Work to complete ▸
Check each line of the entries for "Values" and report the ones that have it.

Document structure recognition data:
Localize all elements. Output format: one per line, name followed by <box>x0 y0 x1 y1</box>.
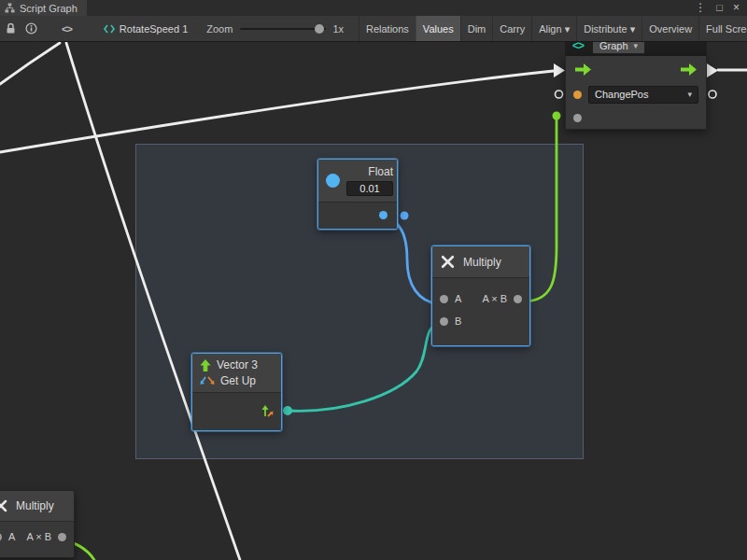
node-title: Multiply <box>16 499 54 512</box>
toolbar-buttons: Relations Values Dim Carry Align ▾ Distr… <box>359 16 747 42</box>
wire-white-left[interactable] <box>0 71 554 152</box>
node-multiply[interactable]: Multiply A A × B B <box>431 245 530 346</box>
vector3-node-header: Vector 3 Get Up <box>192 354 281 393</box>
port-label-b: B <box>455 315 461 327</box>
spare-port-row <box>566 106 706 129</box>
chevron-down-icon: ▾ <box>634 41 639 50</box>
float-node-header: Float 0.01 <box>318 160 397 203</box>
graph-tab-icon <box>5 3 15 13</box>
menu-icon[interactable]: ⋮ <box>695 0 706 16</box>
node-title: Float <box>368 165 393 178</box>
flow-arrow-out-icon <box>707 63 718 77</box>
chevron-down-icon: ▾ <box>687 90 692 99</box>
port-label-output: A × B <box>26 531 51 542</box>
toolbar-button-distribute[interactable]: Distribute ▾ <box>576 16 641 42</box>
flow-port-row <box>566 56 706 82</box>
multiply2-node-header: Multiply <box>0 491 74 522</box>
graph-panel: <> Graph ▾ ChangePos ▾ <box>565 35 707 130</box>
graph-reference[interactable]: RotateSpeed 1 <box>104 23 188 35</box>
unconnected-port-right[interactable] <box>709 91 716 98</box>
vector3-icon <box>200 359 211 371</box>
event-name-label: ChangePos <box>595 89 649 100</box>
event-port-row: ChangePos ▾ <box>566 82 706 106</box>
node-subtitle: Get Up <box>220 374 256 387</box>
multiply-icon <box>440 254 456 270</box>
lock-icon[interactable] <box>6 22 16 35</box>
multiply2-node-body: A A × B <box>0 522 74 557</box>
vector3-output-icon[interactable] <box>261 405 274 418</box>
float-output-port[interactable] <box>379 211 388 219</box>
changepos-node[interactable]: ChangePos ▾ <box>565 56 707 130</box>
vector3-node-body <box>192 393 281 430</box>
window-tab-script-graph[interactable]: Script Graph <box>0 0 87 16</box>
toolbar-button-fullscreen[interactable]: Full Screen <box>698 16 747 42</box>
float-type-icon <box>326 174 340 188</box>
unconnected-port-left[interactable] <box>556 91 563 98</box>
window-controls: ⋮ □ × <box>695 0 747 16</box>
code-view-button[interactable]: <> <box>62 23 72 35</box>
multiply2-input-a-port[interactable] <box>0 533 2 541</box>
multiply-input-b-port[interactable] <box>440 317 448 326</box>
float-node-body <box>318 203 397 229</box>
maximize-icon[interactable]: □ <box>716 0 723 16</box>
flow-out-arrow-icon[interactable] <box>681 63 697 76</box>
zoom-slider[interactable] <box>240 23 326 35</box>
float-value-input[interactable]: 0.01 <box>346 181 393 196</box>
multiply2-output-port[interactable] <box>58 533 66 541</box>
multiply-node-body: A A × B B <box>432 278 529 345</box>
port-label-a: A <box>455 293 461 304</box>
toolbar-button-carry[interactable]: Carry <box>492 16 531 42</box>
zoom-value: 1x <box>332 23 344 35</box>
toolbar-button-overview[interactable]: Overview <box>641 16 698 42</box>
node-multiply-partial[interactable]: Multiply A A × B <box>0 490 75 558</box>
flow-arrow-in-icon <box>554 63 565 77</box>
changepos-event-dropdown[interactable]: ChangePos ▾ <box>588 86 698 104</box>
port-label-output: A × B <box>482 293 507 304</box>
toolbar-button-align[interactable]: Align ▾ <box>531 16 576 42</box>
node-float[interactable]: Float 0.01 <box>317 159 398 230</box>
toolbar-button-values[interactable]: Values <box>416 16 460 42</box>
toolbar-button-dim[interactable]: Dim <box>460 16 493 42</box>
node-title: Vector 3 <box>217 358 258 371</box>
script-graph-icon <box>104 23 115 35</box>
window-title: Script Graph <box>20 3 78 14</box>
multiply-input-a-port[interactable] <box>440 295 448 303</box>
graph-name-label: RotateSpeed 1 <box>120 23 188 35</box>
zoom-label: Zoom <box>206 23 233 35</box>
node-vector3-getup[interactable]: Vector 3 Get Up <box>191 353 282 431</box>
spare-input-port[interactable] <box>573 114 582 122</box>
green-wire-endpoint[interactable] <box>553 112 561 120</box>
port-label-a: A <box>8 531 15 542</box>
zoom-slider-track <box>240 28 326 30</box>
close-icon[interactable]: × <box>733 0 740 16</box>
window-titlebar: Script Graph ⋮ □ × <box>0 0 747 16</box>
flow-in-arrow-icon[interactable] <box>575 63 591 76</box>
multiply-icon <box>0 498 8 513</box>
node-title: Multiply <box>463 256 501 269</box>
graph-toolbar: <> RotateSpeed 1 Zoom 1x Relations Value… <box>0 16 747 42</box>
info-icon[interactable] <box>25 22 37 35</box>
event-input-port[interactable] <box>573 91 582 99</box>
multiply-node-header: Multiply <box>432 246 529 278</box>
graph-canvas[interactable]: { "window": { "title": "Script Graph", "… <box>0 0 747 560</box>
toolbar-button-relations[interactable]: Relations <box>359 16 416 42</box>
multiply-output-port[interactable] <box>514 295 522 303</box>
get-up-icon <box>200 376 215 385</box>
zoom-slider-knob[interactable] <box>315 24 324 34</box>
wire-white-corner[interactable] <box>0 43 60 84</box>
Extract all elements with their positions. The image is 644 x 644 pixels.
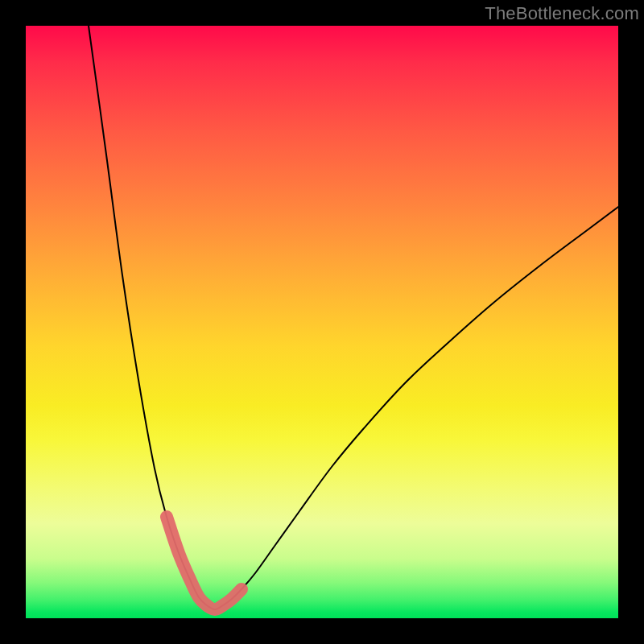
watermark-text: TheBottleneck.com (485, 3, 639, 24)
chart-frame: TheBottleneck.com (0, 0, 644, 644)
highlight-segment (167, 517, 242, 609)
chart-svg (26, 26, 618, 618)
plot-area (26, 26, 618, 618)
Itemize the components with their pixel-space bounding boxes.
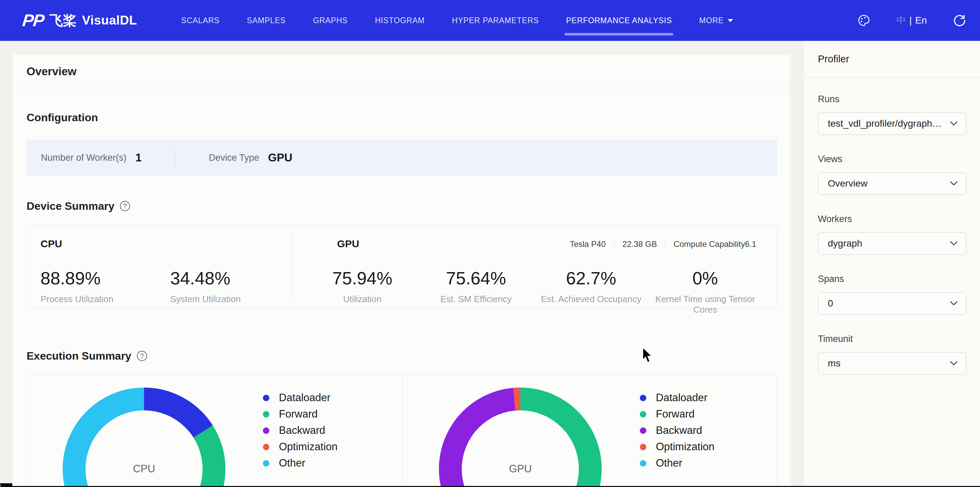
visualdl-logo[interactable]: PP 飞桨 VisualDL [22, 0, 137, 41]
legend-item[interactable]: Other [640, 455, 714, 471]
chevron-down-icon [950, 181, 958, 186]
overview-header: Overview [13, 54, 790, 88]
tab-performance-analysis[interactable]: PERFORMANCE ANALYSIS [566, 0, 672, 41]
help-icon[interactable]: ? [137, 351, 147, 361]
timeunit-label: Timeunit [818, 334, 853, 344]
legend-dot-other [640, 460, 646, 466]
gpu-tensor-core-time: 0% Kernel Time using Tensor Cores [648, 268, 763, 315]
legend-dot-optimization [640, 444, 646, 450]
legend-dot-backward [640, 427, 646, 434]
legend-item[interactable]: Dataloader [640, 390, 714, 406]
legend-dot-forward [640, 411, 646, 417]
lang-en[interactable]: En [915, 15, 927, 26]
config-device-value: GPU [268, 151, 293, 164]
configuration-heading: Configuration [27, 110, 98, 125]
chevron-down-icon [728, 19, 733, 22]
execution-summary-heading: Execution Summary ? [27, 349, 147, 363]
chevron-down-icon [950, 361, 958, 366]
language-toggle[interactable]: 中 | En [896, 14, 927, 27]
legend-item[interactable]: Optimization [640, 439, 714, 455]
legend-dot-dataloader [640, 395, 646, 401]
config-device-type: Device Type GPU [209, 151, 293, 164]
workers-select[interactable]: dygraph [818, 232, 966, 255]
gpu-donut-label: GPU [509, 463, 531, 475]
legend-dot-other [263, 460, 269, 466]
lang-zh[interactable]: 中 [896, 14, 906, 27]
views-select[interactable]: Overview [818, 172, 966, 195]
gpu-memory: 22.38 GB [622, 239, 657, 249]
device-summary-heading: Device Summary ? [27, 199, 130, 213]
cpu-process-utilization: 88.89% Process Utilization [41, 268, 113, 304]
chevron-down-icon [950, 121, 958, 126]
lang-divider: | [909, 15, 912, 26]
tab-histogram[interactable]: HISTOGRAM [375, 0, 425, 41]
gpu-achieved-occupancy: 62.7% Est. Achieved Occupancy [533, 268, 649, 304]
top-nav-bar: PP 飞桨 VisualDL SCALARS SAMPLES GRAPHS HI… [0, 0, 980, 41]
chevron-down-icon [950, 241, 958, 246]
window-bottom-corner [0, 483, 12, 487]
legend-item[interactable]: Dataloader [263, 390, 337, 406]
execution-card-divider [402, 375, 402, 487]
brand-chinese: 飞桨 [49, 11, 76, 30]
tab-graphs[interactable]: GRAPHS [313, 0, 348, 41]
config-workers-value: 1 [135, 151, 142, 164]
execution-summary-card: CPU Dataloader Forward Backward Optimiza… [27, 375, 777, 487]
chevron-down-icon [950, 301, 958, 306]
legend-item[interactable]: Other [263, 455, 337, 471]
legend-item[interactable]: Backward [263, 422, 337, 439]
config-workers: Number of Worker(s) 1 [41, 151, 175, 164]
paddle-logo-icon: PP [21, 11, 45, 30]
legend-dot-backward [263, 427, 269, 434]
legend-dot-dataloader [263, 395, 269, 401]
gpu-device-info: Tesla P40 22.38 GB Compute Capability6.1 [570, 239, 756, 249]
legend-item[interactable]: Optimization [263, 439, 337, 455]
brand-name: VisualDL [82, 13, 137, 28]
cpu-system-utilization: 34.48% System Utilization [170, 268, 241, 304]
legend-dot-optimization [263, 444, 269, 450]
config-device-label: Device Type [209, 153, 259, 163]
runs-select[interactable]: test_vdl_profiler/dygraph… [818, 112, 966, 135]
gpu-utilization: 75.94% Utilization [304, 268, 420, 304]
workers-label: Workers [818, 214, 852, 224]
sidebar-title: Profiler [818, 41, 849, 77]
configuration-bar: Number of Worker(s) 1 Device Type GPU [27, 140, 777, 176]
page-title: Overview [27, 54, 76, 88]
cpu-section-title: CPU [41, 238, 62, 250]
gpu-donut-chart[interactable]: GPU [439, 388, 602, 487]
gpu-sm-efficiency: 75.64% Est. SM Efficiency [418, 268, 534, 304]
runs-label: Runs [818, 94, 839, 105]
views-label: Views [818, 154, 842, 164]
legend-item[interactable]: Forward [640, 406, 714, 422]
device-summary-card: CPU 88.89% Process Utilization 34.48% Sy… [27, 226, 777, 309]
nav-actions: 中 | En [858, 0, 966, 41]
tab-hyper-parameters[interactable]: HYPER PARAMETERS [452, 0, 539, 41]
gpu-model: Tesla P40 [570, 239, 605, 249]
nav-menu: SCALARS SAMPLES GRAPHS HISTOGRAM HYPER P… [181, 0, 733, 41]
main-panel: Overview Configuration Number of Worker(… [13, 54, 790, 487]
mouse-cursor [642, 347, 654, 365]
config-divider [175, 149, 175, 167]
spans-select[interactable]: 0 [818, 292, 966, 315]
legend-item[interactable]: Forward [263, 406, 337, 422]
legend-item[interactable]: Backward [640, 422, 714, 439]
cpu-donut-chart[interactable]: CPU [63, 388, 226, 487]
theme-palette-icon[interactable] [858, 14, 870, 27]
gpu-compute-capability: Compute Capability6.1 [673, 239, 756, 249]
tab-more[interactable]: MORE [699, 0, 733, 41]
tab-scalars[interactable]: SCALARS [181, 0, 220, 41]
cpu-legend: Dataloader Forward Backward Optimization… [263, 390, 337, 471]
sidebar-divider [804, 78, 980, 78]
spans-label: Spans [818, 274, 844, 284]
gpu-section-title: GPU [337, 238, 359, 250]
legend-dot-forward [263, 411, 269, 417]
config-workers-label: Number of Worker(s) [41, 153, 127, 163]
timeunit-select[interactable]: ms [818, 352, 966, 375]
cpu-donut-label: CPU [133, 463, 155, 475]
profiler-sidebar: Profiler Runs test_vdl_profiler/dygraph…… [804, 41, 980, 487]
cpu-gpu-divider [291, 234, 291, 301]
tab-samples[interactable]: SAMPLES [247, 0, 286, 41]
help-icon[interactable]: ? [120, 201, 130, 211]
gpu-legend: Dataloader Forward Backward Optimization… [640, 390, 714, 471]
refresh-icon[interactable] [953, 14, 966, 27]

Answer to this problem ▸
toolbar-buttons: Relations Values Dim Carry Align ▾ Distr… <box>359 16 747 42</box>
toolbar-button-values[interactable]: Values <box>416 16 460 42</box>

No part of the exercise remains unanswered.